破牢纪

正文 第二章 灵虎断腿

    
    “大人是来寻何人?”齐承坤微微点头,问道。
    “家主心中已有答案了吧,正是齐天侯之妻元沫晴。”元烈并不在意,但来此之后,从未直面见过齐啸原名,而已齐天侯相称,可为元烈少有的尊重。
    齐敬林闻言,齐啸本为自己二弟,但才华,灵力,外貌个个方面远超自己,便从小在齐啸的光影下,嫉妒至恨,但庆幸的是自己这位三弟好像并没有继承家主之心,但他没有,我齐敬林有!为什么父亲还在等他!
    “那婊子住在府中西边的瓦屋之中。”齐敬林面露阴狠。
    “什么?”元烈大怒,自己本是天罗王派来接公主回山,却有人辱天罗王之女,那和当面蒙羞天罗王又有什么不同,倘若自己不出手,天理不容。
    只见元烈大手探出,反手结印,灵力构成的白虎低啸伏在背后,罡风忽起,如森林之王,栩栩如生,院中地上的白杨树叶飞舞,戾气冲天,轰向齐敬林。
    齐承坤见此,面露红光,双手在腰侧两边灵力凝聚,温和转为暴躁,随及在胸前并合,化为十字刀斩阻在齐敬林身前,迎向白虎。
    灵力相撞,并没有发生想象中的惊天巨响,十字刀斩如拔丝剥茧般,一层一层,如波澜应在白虎上,倏然涣散。
    “砰!”一声闷响突显,只见齐敬林衣裤炸裂,一朵血色琼花在齐敬林左腿绽放,腰间佩剑忍受不住如此强大的灵力波动,瞬时崩裂,紫色布料被鲜血浸湿在空中飘荡,形成诡极的一幕。
    齐敬林只感到丹田灵泉一颤,一丝形如白虎般的灵力渗入进去,如杂质般蛰伏与灵泉之上。
    “啊~啊!”齐敬林筋肉鼓起,因忍受巨大的痛处,面露狰狞,颤颤巍巍的抬头望向左腿,只见只剩下一片虚无,空空荡荡。
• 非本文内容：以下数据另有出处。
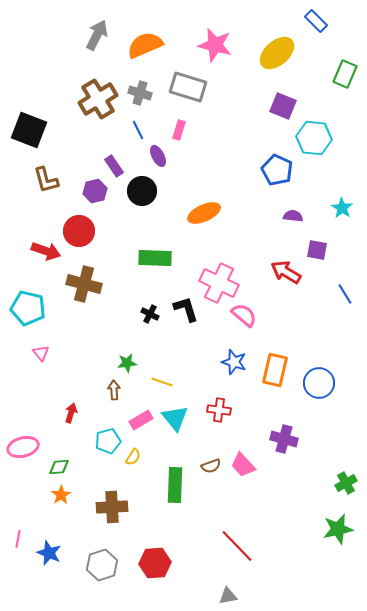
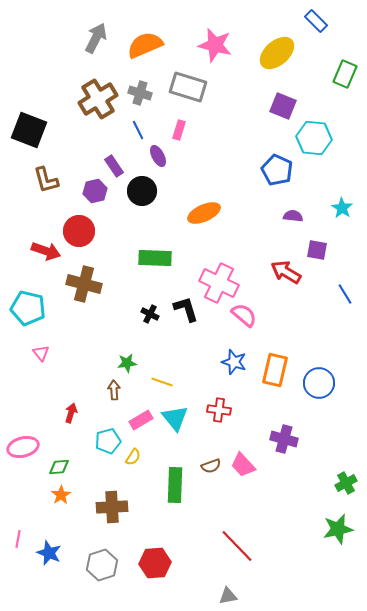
gray arrow at (97, 35): moved 1 px left, 3 px down
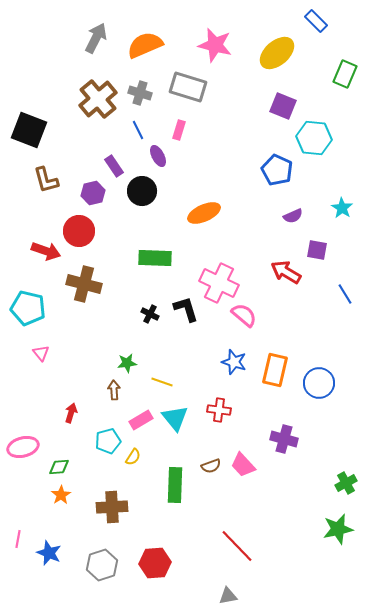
brown cross at (98, 99): rotated 9 degrees counterclockwise
purple hexagon at (95, 191): moved 2 px left, 2 px down
purple semicircle at (293, 216): rotated 150 degrees clockwise
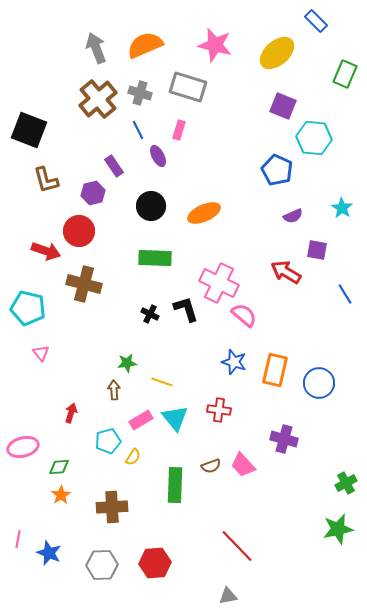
gray arrow at (96, 38): moved 10 px down; rotated 48 degrees counterclockwise
black circle at (142, 191): moved 9 px right, 15 px down
gray hexagon at (102, 565): rotated 16 degrees clockwise
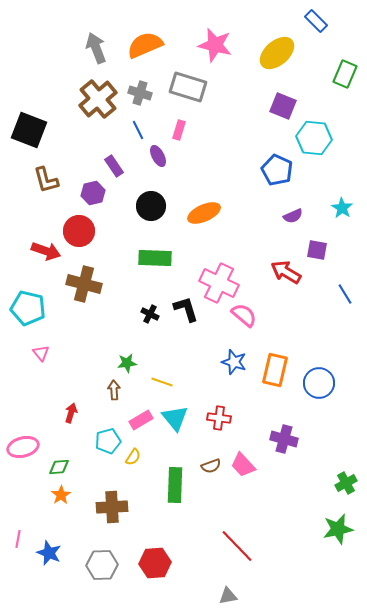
red cross at (219, 410): moved 8 px down
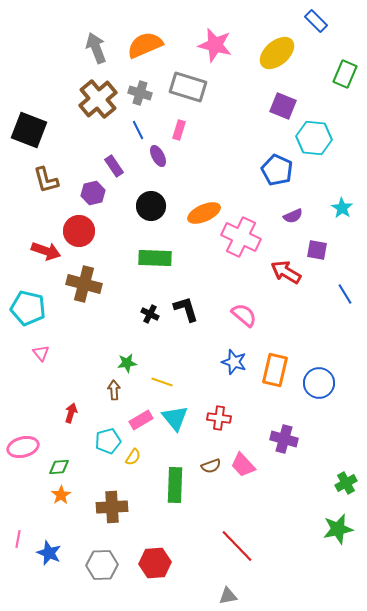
pink cross at (219, 283): moved 22 px right, 46 px up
齐敬林知道,自己父亲并没有留手,已是全力抵挡那白虎灵力,只是因为那人强的离谱,而今自己重创,已难以灵力修为再近半步。
    齐承坤掌化灵力,凌空附在齐敬林腿部,好似一层薄膜,止住了血液流失。毕竟自己一共三个儿子,二儿子志不在此,三儿子衷于通商外贸,若再失去一子,那么齐家谁来继承?齐承坤难言...
    见元烈没有停手之意,灵力蠢蠢欲动,齐承坤急忙凝神,一道精神灵力传向元烈。
    “还望大人看在老儿薄面上,放过孽子,老儿定当严惩!”
    元烈听闻,齐承坤随辈分超过自己,但姿态却已放低,自己此行主要是接送公主回山,不宜轻惹是非,便收回狂暴灵力,
    元烈对齐承坤微微颌首,同样已灵神传音,“家主言重了。”
    随后转头看向地上的齐敬林,苟且般趴在地上,在众目睽睽下,戏谑道:“若你再出言不逊,定当难逃一死,纵使一千个你,难挡齐天一拳!”
    齐承坤叹息,深知齐敬林在此以后,会戒骄戒躁,有带领齐家之能,还是继续易燃易爆,成为鼠辈,从地上的苟且和隐露的寒光,无疑偏向于后者。
    元烈可不管齐家家事,视若无睹地向齐恒走去。
    刚才血腥的一幕在齐恒脑海中挥之不去,平时威严如山的大伯,竟被此人一掌断腿,趴在地上如同狗吠。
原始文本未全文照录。